Statistical modeling using svinfer

We use a differential privacy framework to calibrate the level of noise that needs to be added into a dataset in order to protect users’ privacy. When you analyze privacy protected data, you must properly account for the added noise or your models could return biased results.

Standard statistical models usually assume there are no measurement errors in predictors, which makes them less appropriate for handling privacy protected data. We have made the Statistical Valid Inference (svinfer) Python package available in the research tool for use in accounting for the measurement errors.

The svinfer Python package provides a statistical model for privacy protected data in the form of estimates of the regression coefficients and of the variance-covariance matrix. The svinfer package can handle big data, can process data in either memory or database, and does not need to load data into memory. It currently supports linear regression models and logistic regression (a type of generalized linear model), and we plan to add more models in the future.

Known limitations

There are some limitations to the svinfer package. It currently does not support:

  • Nonlinear terms such as quadratic terms, ratios of two predictors, or a logarithm of predictors

  • Missing data

  • Categorical variables

  • Generalized linear models (except logistic regression)

  • Interactions

Package differences

There are two versions of the svinfer package. The open source version is called svinfer and the JupyterHub version is called svinfer_ss1. Both versions contain LinearRegression, DataFrameProcessor, and DatabaseProcessor. The only difference is that the svinfer_ss1 package contains an additional special processor designed for JupyterHub.

Modeling with svinfer

The following example models the relationship between the number of shares and the number of likes in the URL data stored in the breakdowns table erc_condor_url_breakdowns_dp_clean_partitioned_v2.

In the first cell, import LinearRegression and AthenaProcessor from the svinfer libraries.
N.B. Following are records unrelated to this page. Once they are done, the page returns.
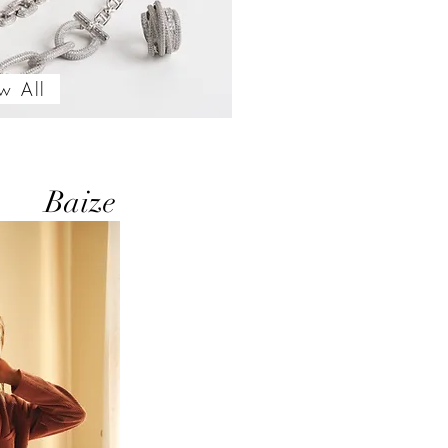
w All
Baize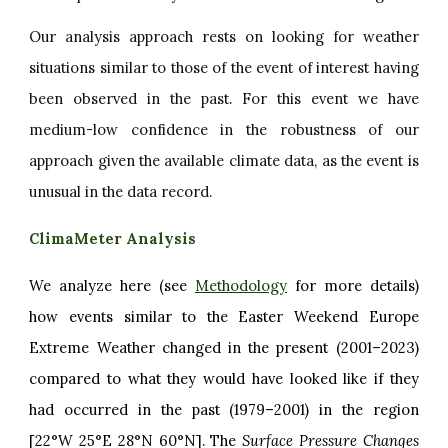
Our analysis approach rests on looking for weather
situations similar to those of the event of interest having
been observed in the past. For this event we have
medium-low confidence in the robustness of our
approach given the available climate data, as the event is
unusual in the data record.
ClimaMeter Analysis
We analyze here (see
Methodology
for more details)
how events similar to the Easter Weekend Europe
Extreme Weather changed in the present (2001–2023)
compared to what they would have looked like if they
had occurred in the past (1979–2001) in the region
[22°W 25°E 28°N 60°N]. The
Surface Pressure Changes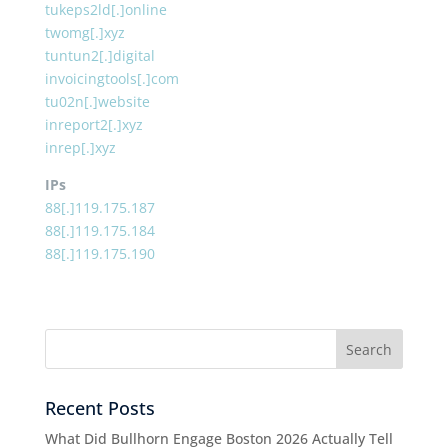
tukeps2ld[.]online
twomg[.]xyz
tuntun2[.]digital
invoicingtools[.]com
tu02n[.]website
inreport2[.]xyz
inrep[.]xyz
IPs
88[.]119.175.187
88[.]119.175.184
88[.]119.175.190
Recent Posts
What Did Bullhorn Engage Boston 2026 Actually Tell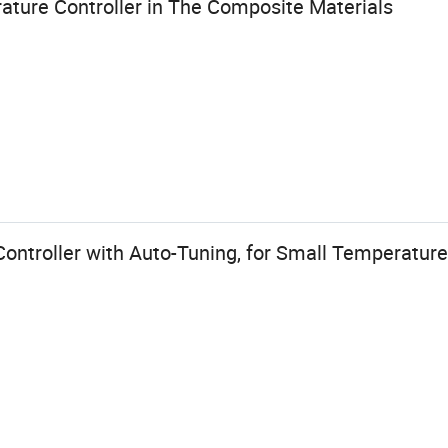
ature Controller in The Composite Materials
ntroller with Auto-Tuning, for Small Temperature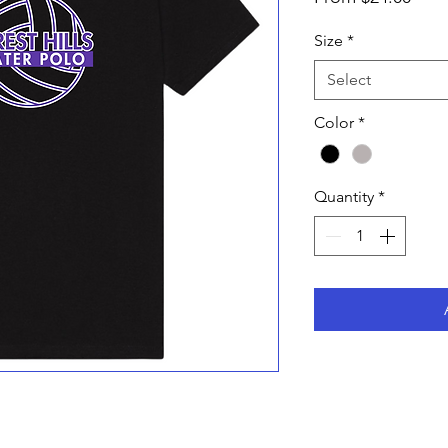
Pric
Size
*
Select
Color
*
Quantity
*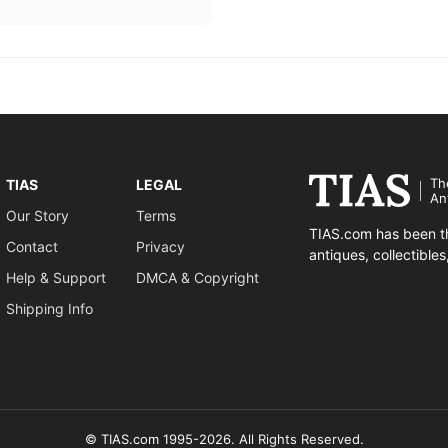
Th
TIAS
LEGAL
An
Our Story
Terms
TIAS.com has been th
Contact
Privacy
antiques, collectible
Help & Support
DMCA & Copyright
Shipping Info
© TIAS.com 1995-2026. All Rights Reserved.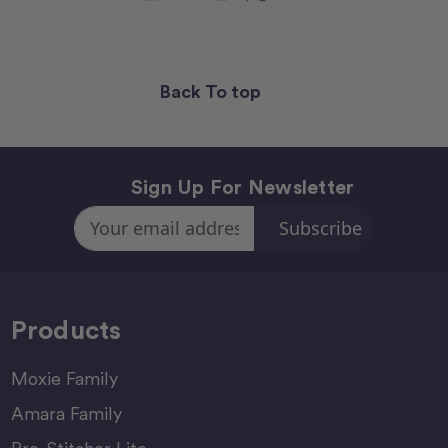
Back To top
Sign Up For Newsletter
Email
Address
Products
Moxie Family
Amara Family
Running this code alone does not return any results.

from svinfer.linear_model import LinearRegression
from svinfer_ss1.processor import AthenaProcessor

The next section of code prepares for the linear regression model by getting the data from the database and table while also setting the x and y variables. This code can take over 20 minutes to complete.

database = "fbri_prod_private"
table = "ERC_CONDOR_URL_BREAKDOWNS_DP_CLEAN_PARTITIONED_V2"
data = AthenaProcessor(database, table)
X = ['likes']
y = 'shares'
X_s2 = [22.0 ** 2]

model = LinearRegression(X, y, X_s2)
model.fit(data)

Your results should look similar to:

Run the final section of code in a third cell. This code uses the statistical model created in the previous step and gathers Values for Beta, Sigma squared, Variance-Covarience Matrix, and Standard Errors values.

print('Values for Beta: {}'.format(model.beta))
print('Sigma squared: {}'.format(model.sigma_sq))
print('Variance-Covariance Matrix: {}'.format(model.beta_vcov))
print('Standard Errors: {}'.format(model.beta_standarderror))

The results should look like this:

API reference

This section presents a tutorial on how to use svinfer for linear regression.

class SVILinearRegression(
    x_columns, y_column, x_s2, fit_intercept=True, df_corrected=False, n_replications=500, random_state=None)

SVILinearRegression fits a linear regression where some variables in the training data are subject to naturally occurring measurement error, and implements a computationally efficient algorithm for statistical inference in large datasets.

Parameters

x_columns: list of strings: Specifies the column names for the features in the data.

y_column: string: Specifies the column name for the response in the data.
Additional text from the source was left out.